Have you ever had a moment when time slowed down, when you couldn't believe what was happening because it's the sort of thing that only occurs in movies? And now that scary, dramatic thing that only happens in movies is happening to you, and in the few seconds that you realize it, you also realize that you're in denial about it? Well, I have.
Everything started out normal. We boarded the commercial jet, took our seats, made our connecting flight, and all was fine. It wasn't until we neared our destination that things changed.
In retrospect, I think I was aware that something was wrong on a subconscious level before it registered in my logical mind. We had already begun our descent into the very small airport in Jodhpur, Rajasthan. The plane was quite low to the ground, hovering just above buildings below us. For some reason I was nervous. We were descending quickly, and it seemed like we were low enough to land when suddenly, the plane sharply turned right.
I gripped my seat belt and glanced at my two companions. We've all been on hundreds of flights, and knew that this motion wasn't normal. Typically you don't make such sharp turns at low altitude.
I looked down now, and could see a runway. The plane was wobbling, not in a turbulence sort of way, but instead dipping dramatically from side to side as if trying to recover from such a fast turn. The wings angled towards the earth to the left, and then sharply angled towards the earth to the right. We were not in parallel alignment with the pavement below us, and at such a low altitude, I began to fear that one of the wings would hit the cement. The pilot could not hold us steady for the landing and at that moment, a thousand things flashed through my mind.
Is the plane actually about to crash? Is this what it feels like? Why is nobody coming on the speaker to tell us what's happening? We're in trouble. It felt like the pilot had lost control of the plane.
Next to me whispers of "I love you," as if this might be the end. I can't believe it though, I have to believe that somehow this isn't really happening.
I close my eyes. The pilot blasts the engine, and suddenly we are shooting back upwards into the air. I am both relieved and afraid.
We did not crash into the runway. We are still airborne and alive, ready for a second chance.
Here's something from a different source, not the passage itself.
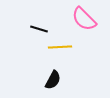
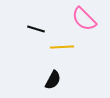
black line: moved 3 px left
yellow line: moved 2 px right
In my home country, when I once experienced an aborted landing in New York City, the pilot came on seconds afterwards to explain what was going on. But we are in India, so that does not happen. In this country, it's a mystery.
That night at dinner the three of us speculated as to what could have possibly happened during that aborted landing. Was the pilot incapable of locating the runway? Was he texting while flying? Was he drunk? Maybe he forgot the landing gear, because now that we think about it, we never heard it go down prior to the first landing attempt. Was the runway not clear? That's what one of the crew said as we disembarked. Was there a cow blocking the way, a street dog? The airport only had one runway, so it surely couldn't have been another plane.
Oh india, why must you always bobble by, surviving by a thread? Next time, no need to give me a heart attack in the process of reminding me that I'm just human and cannot control all things.
Yes, we made a second successful attempt to land. Yes, it was bumpy, but we survived. When we exited the tiny airport, we asked uniformed attendants what went wrong with the flight. Nobody could answer our questions.
While waiting curbside for our taxi, we watch two men on ladders saw in half a two-story tall steel pole hoisted in opposite directions with ropes. Beneath the construction work, a small child runs unsupervised between the tangle of polls and beams. I can see what is about to happen: a massive piece of metal is meant to soon fall exactly where the child is playing. I am horrified. The steel pole is a death spear.
People start shouting at the child—the tall pole is now breaking into two parts, teetering, about to fall.
The cabbie standing with us turns to me, bobbles his head left to right and as the child runs away he says, "No worries, it's India man! Incredible India! That means anything can happen here!"